Di Indonesia, tradisi tindik biasa dilakukan warga Suku Asmat di kabupaten Merauke dan SUku Dani di Kabupaten jayawijaya, Papua. Lelaki Asmat menusuki bagian hidung dengan batang kayu atau tulang belikat babi sebagai tanda telah memasuki tahap kedewasaan.

Suku Dayak di Kalimantan mengenal tradisi penandaaan tubuh melalui tindik di daun telinga sejak abad ke-17. Tak sembarangan orang bisa menindik diri. hanya pmimpin suku atau panglima perang yang mengenakan tindik dikuping. Sedangkan kaum wanita Dayak menggunakan anting-anting pemberat untuk memperbesar cuping daun telinga. Menurut kepercayaan mereka, semakin besar pelebaran lubang daun telinga, semakin cantik dan tinggi status sosialnya dimasyarakat.

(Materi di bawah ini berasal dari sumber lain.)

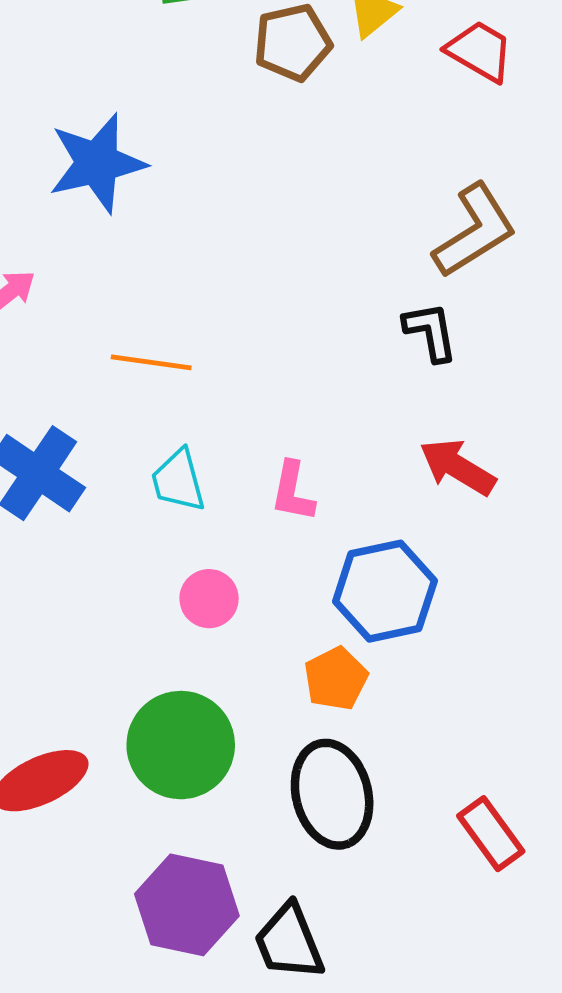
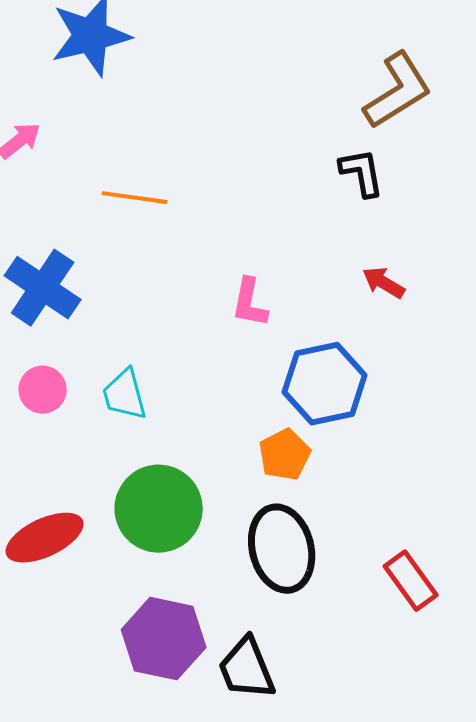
red arrow: (458, 467) -> (384, 283), size x0.7
cyan trapezoid: (178, 480) -> (125, 395), moved
pink circle: (209, 599) -> (43, 390), moved

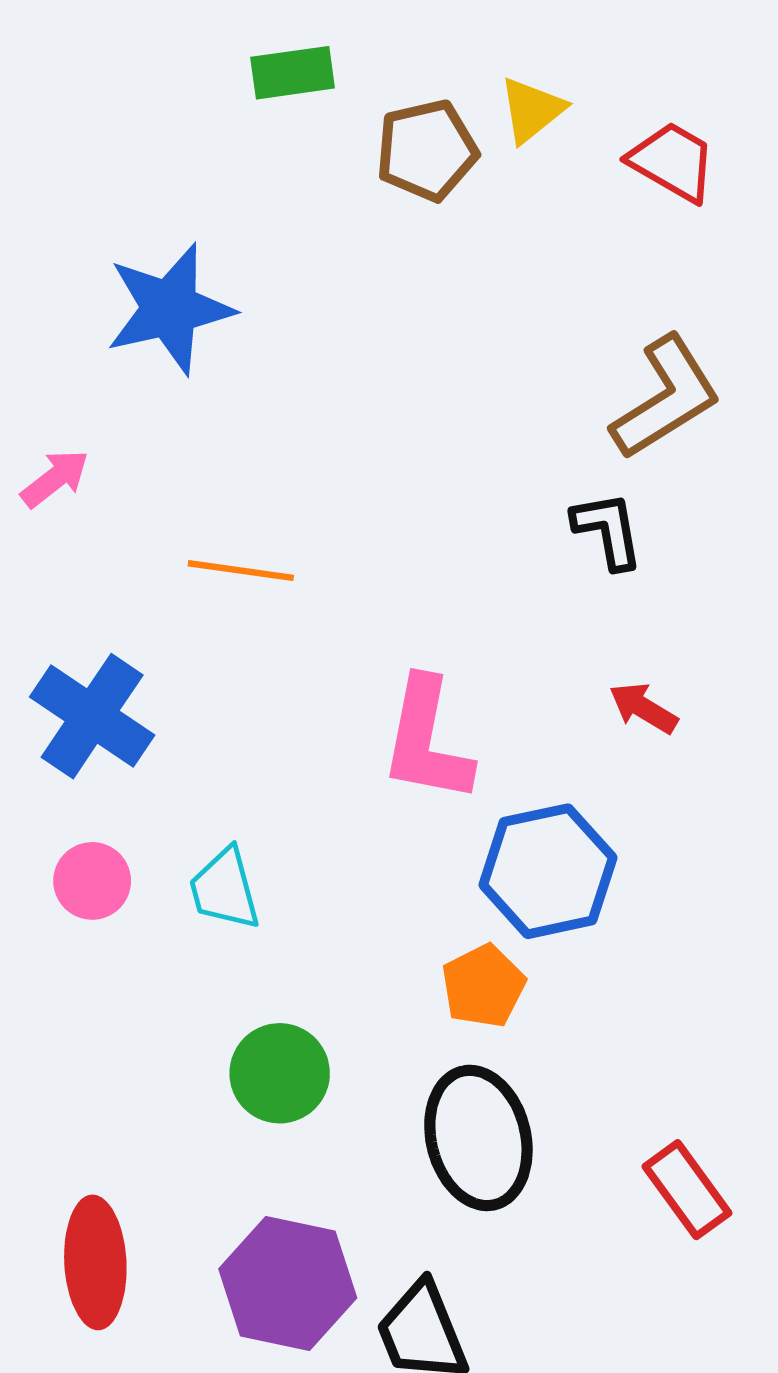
pink L-shape: (250, 303) -> (427, 740), size x1.6
green circle: (159, 509) -> (280, 1073), size x0.7
red ellipse: (45, 538) -> (95, 1262), moved, turned -68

Model primitif inilah yang akhirnya banyak ditiru komunitas piercing didunia.

PROSES PIERCING

Secara umum, sekarang ini dalam melakukan piercing dibutuhkan peratan pendukung (piercing tools), yang alat-alat tersebut biasan digunakan oleh pihak kedokteran dan rumah sakit. Sebelum melakukan proses piercing, sang piercer biasanya menanyakan beberapa hal penting kepada klien. Apakah dia dalam keadaan sehat atau sakit? Apakah sang klien mengidap suatu penyakit seperti Hapatitis, AIDS, genetik keloid, dll?

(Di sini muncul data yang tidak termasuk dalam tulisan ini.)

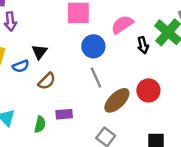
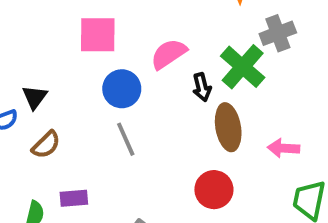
red circle: (148, 90) -> (214, 190), moved
brown ellipse: (117, 100) -> (228, 127), moved, turned -56

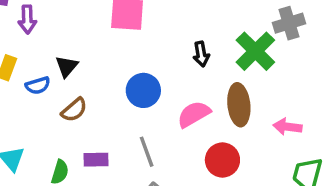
pink semicircle: (169, 54) -> (194, 114), moved
black arrow: (202, 87) -> (201, 54), moved
blue circle: (122, 89) -> (143, 90), moved
gray line: (126, 139) -> (147, 152), moved

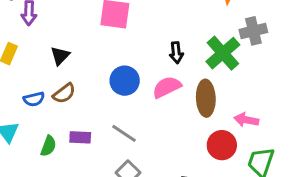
blue semicircle: (38, 85) -> (34, 99), moved
pink semicircle: (194, 114) -> (167, 87), moved
gray line: (147, 152) -> (124, 133), turned -40
red circle: (222, 160) -> (222, 145), moved

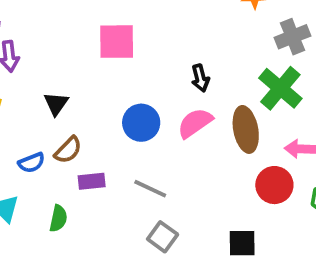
green cross: (223, 53) -> (280, 88), moved
purple rectangle: (80, 137) -> (92, 181), moved

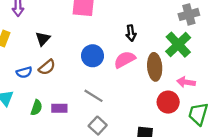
purple rectangle: (92, 181) -> (59, 108), moved

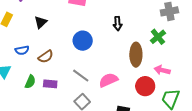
green cross: (178, 45) -> (158, 37), size x0.7
pink semicircle: (125, 60) -> (108, 80), moved
brown semicircle: (47, 67) -> (46, 57), moved

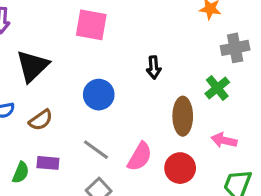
black triangle: (41, 22) -> (32, 66), size x1.6
pink semicircle: (108, 80) -> (140, 157), turned 144
green semicircle: (30, 82) -> (21, 173), moved
red circle: (145, 86) -> (180, 168), moved

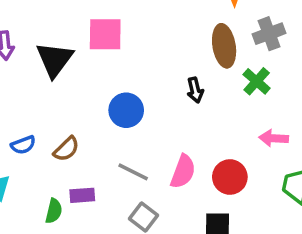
black triangle: (32, 66) -> (55, 59), moved
black arrow: (154, 67) -> (195, 90), moved
brown ellipse: (183, 116) -> (224, 46), moved

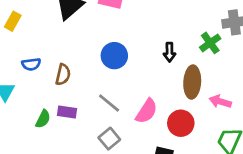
brown ellipse: (224, 46) -> (192, 82), moved
green cross: (257, 81) -> (210, 43), moved
brown semicircle: (66, 149) -> (63, 75), turned -45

Peralatan pendukung yang digunakan antara lain; Ultrasonic dan Autoclave (untuk mensterilkan alat-alat pendukung agar tidak terkontaminasi oleh kuman dan bakteri), Ring Closing Pilers dan Ring Opening Pilers (alat pembuka dan penutup untuk anting yang berbentuk lingkaran), Pennington Slotted Forceps dan Forrester Slotted Forceps (Klep penjapit yang ujungnya berbentuk segitiga dan bulat), Skin Scribe atau Sterile Skin Maker (pensil bedah sebagai alat bantu untuk menandai area yang akan dipiercing), Piercing Needles (jarum untuk piercing dengan berbagai ukuran), Tapper(untuk memperbesar ukuran lubang piercing biasanya digunakan pada area kuping), Latex Galoves Sterile dan Non Sterile (sarung tangan bedah), Medipack (pembungkus alat-alat pendukung untuk piercing setelah alat tersebut disterilkan), Alkohol, Cairan Desinfectan (cairan pembersih) dan Sabun Anti Bakteri, Piercing Aftercare (cairan antiseptik perawatan pada piercing), dan banyak lagi.

Piercing sendiri pada umumnya dilakukan dalam beberapa tahapan. Awalnya sang piercer mencuci tangannya terlebih dahulu dengan sabun anti bakteri, kemudian mengunakan sarung tangan steril. Setelah itu menyiapkan jarum steril yang digunakan untuk sekali pemakaian (ukuran sesuai dengan kebutuhan). Siapkan anting yang telah disterilkan dan siap pakai. Siapkan tools atau alat pendukung (sesuai kebutuhan). setelah itu semua, proses siap dilakukan.